### What is expected
Leaving out every image, restate all the records word for word.

(Data entries)

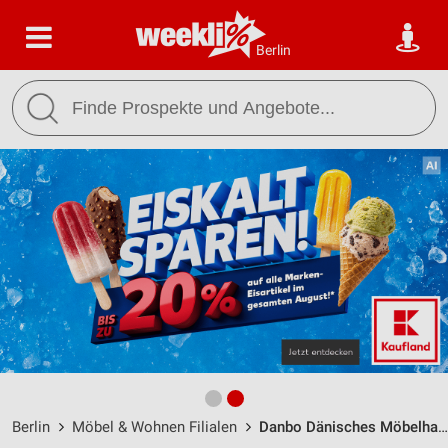
Berlin
Berlin
Möbel & Wohnen Filialen
Danbo Dänisches Möbelhaus Berlin / Alboinstrasse 20 - Öffnungszeiten & Adresse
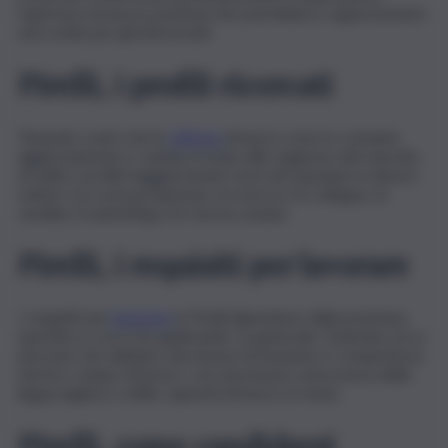
l’apertura di nuove posizioni che potrebbero rappresentare
una svolta per gli interessati.
Pirelli, i profili ricercati
Tenendo conto che le
offerte
di lavoro sono in costante
aggiornamento e variano in base alle esigenze del marchio,
di solito i profili maggiormente ricercati spaziano in diversi
settori, tra cui la produzione, la ricerca e lo sviluppo, la
vendita, il marketing e le risorse umane.
Pirelli, i requisiti per lavorare
I requisiti per
lavorare
in Pirelli dipendono dalla posizione
specifica a cui si sta applicando. In generale, l’azienda cerca
persone che abbiano una buona formazione e competenza
nel loro campo di lavoro, con una buona conoscenza della
lingua inglese e delle capacità di lavoro in team.
Pirelli, come candidarsi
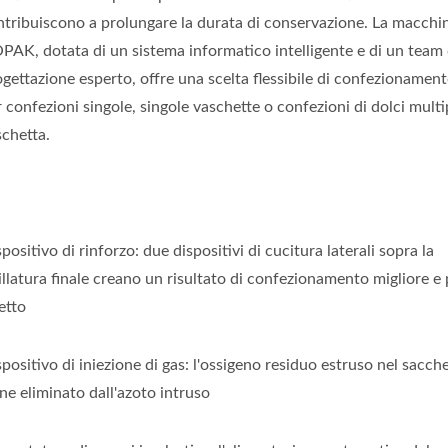
ntribuiscono a prolungare la durata di conservazione. La macchi
PAK, dotata di un sistema informatico intelligente e di un team 
gettazione esperto, offre una scelta flessibile di confezionament
 confezioni singole, singole vaschette o confezioni di dolci multip
schetta.
positivo di rinforzo: due dispositivi di cucitura laterali sopra la
illatura finale creano un risultato di confezionamento migliore e 
etto
positivo di iniezione di gas: l'ossigeno residuo estruso nel sacch
ne eliminato dall'azoto intruso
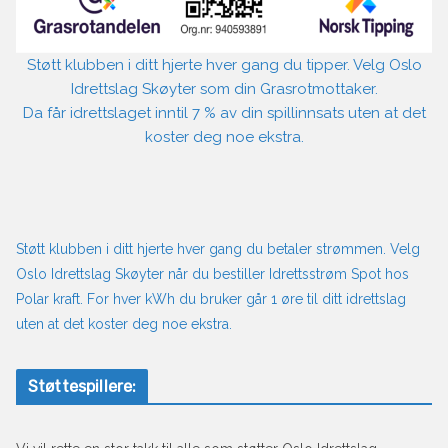
Støtt klubben i ditt hjerte hver gang du tipper. Velg Oslo
Idrettslag Skøyter som din Grasrotmottaker.
Da får idrettslaget inntil 7 % av din spillinnsats uten at det
koster deg noe ekstra.
Støtt klubben i ditt hjerte hver gang du betaler strømmen. Velg
Oslo Idrettslag Skøyter når du bestiller Idrettsstrøm Spot hos
Polar kraft. For hver kWh du bruker går 1 øre til ditt idrettslag
uten at det koster deg noe ekstra.
Støttespillere:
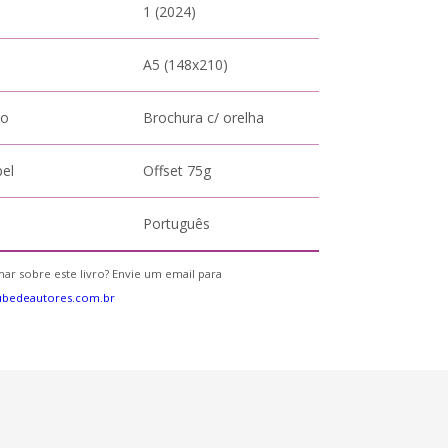
1 (2024)
A5 (148x210)
to
Brochura c/ orelha
pel
Offset 75g
Português
ar sobre este livro? Envie um email para
ubedeautores.com.br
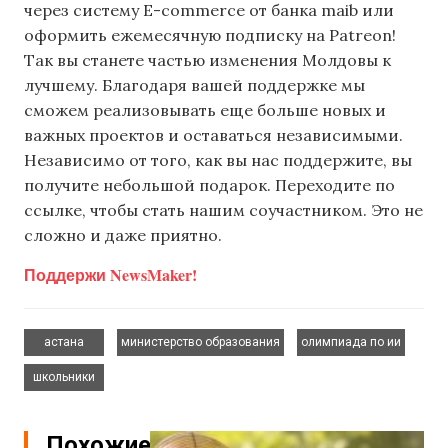
через систему E-commerce от банка maib или
оформить ежемесячную подписку на Patreon!
Так вы станете частью изменения Молдовы к
лучшему. Благодаря вашей поддержке мы
сможем реализовывать еще больше новых и
важных проектов и оставаться независимыми.
Независимо от того, как вы нас поддержите, вы
получите небольшой подарок. Переходите по
ссылке, чтобы стать нашим соучастником. Это не
сложно и даже приятно.
Поддержи NewsMaker!
,
,
,
астана
министерство образования
олимпиада по ии
школьники
Похожие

### Task output
Berlin
Berlin
Möbel & Wohnen Filialen
Danbo Dänisches Möbelhaus Berlin / Alboinstrasse 20 - Öffnungszeiten & Adresse
l’apertura di nuove posizioni che potrebbero rappresentare
una svolta per gli interessati.
Pirelli, i profili ricercati
Tenendo conto che le
offerte
di lavoro sono in costante
aggiornamento e variano in base alle esigenze del marchio,
di solito i profili maggiormente ricercati spaziano in diversi
settori, tra cui la produzione, la ricerca e lo sviluppo, la
vendita, il marketing e le risorse umane.
Pirelli, i requisiti per lavorare
I requisiti per
lavorare
in Pirelli dipendono dalla posizione
specifica a cui si sta applicando. In generale, l’azienda cerca
persone che abbiano una buona formazione e competenza
nel loro campo di lavoro, con una buona conoscenza della
lingua inglese e delle capacità di lavoro in team.
Pirelli, come candidarsi
ntribuiscono a prolungare la durata di conservazione. La macchi
PAK, dotata di un sistema informatico intelligente e di un team 
gettazione esperto, offre una scelta flessibile di confezionament
 confezioni singole, singole vaschette o confezioni di dolci multip
schetta.
positivo di rinforzo: due dispositivi di cucitura laterali sopra la
illatura finale creano un risultato di confezionamento migliore e 
etto
positivo di iniezione di gas: l'ossigeno residuo estruso nel sacch
ne eliminato dall'azoto intruso
Støtt klubben i ditt hjerte hver gang du tipper. Velg Oslo
Idrettslag Skøyter som din Grasrotmottaker.
Da får idrettslaget inntil 7 % av din spillinnsats uten at det
koster deg noe ekstra.
Støtt klubben i ditt hjerte hver gang du betaler strømmen. Velg
Oslo Idrettslag Skøyter når du bestiller Idrettsstrøm Spot hos
Polar kraft. For hver kWh du bruker går 1 øre til ditt idrettslag
uten at det koster deg noe ekstra.
Støttespillere:
1 (2024)
A5 (148x210)
to
Brochura c/ orelha
pel
Offset 75g
Português
ar sobre este livro? Envie um email para
ubedeautores.com.br
через систему E-commerce от банка maib или
оформить ежемесячную подписку на Patreon!
Так вы станете частью изменения Молдовы к
лучшему. Благодаря вашей поддержке мы
сможем реализовывать еще больше новых и
важных проектов и оставаться независимыми.
Независимо от того, как вы нас поддержите, вы
получите небольшой подарок. Переходите по
ссылке, чтобы стать нашим соучастником. Это не
сложно и даже приятно.
Поддержи NewsMaker!
,
,
,
астана
министерство образования
олимпиада по ии
школьники
Похожие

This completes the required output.